Stored data entries

┄┄┄┄┄┄

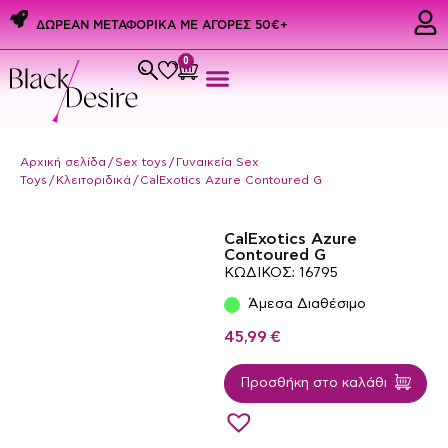
ΔΩΡΕΑΝ ΜΕΤΑΦΟΡΙΚΑ ME ΑΓΟΡΕΣ 50€+
0
Εσώρουχα & Αξεσουάρ
PREMIUM PRIDE PRODUCTS
Ερωτικά Δώρα
Αρχική σελίδα
/
Sex toys
/
Γυναικεία Sex
Toys
/
Κλειτοριδικά
/ CalExotics Azure Contoured G
CalExotics Azure
Contoured G
ΚΩΔΙΚΟΣ: 16795
Άμεσα Διαθέσιμο
45,99
€
Προσθήκη στο καλάθι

┄┄┄┄┄┄

**Instructions to follow:**
From the line containing "PREMIUM PRIDE PRODUCTS" down to the last line of the data above, copy every line exactly; leave out all other lines.

**Solution to this problem:**
PREMIUM PRIDE PRODUCTS
Ερωτικά Δώρα
Αρχική σελίδα
/
Sex toys
/
Γυναικεία Sex
Toys
/
Κλειτοριδικά
/ CalExotics Azure Contoured G
CalExotics Azure
Contoured G
ΚΩΔΙΚΟΣ: 16795
Άμεσα Διαθέσιμο
45,99
€
Προσθήκη στο καλάθι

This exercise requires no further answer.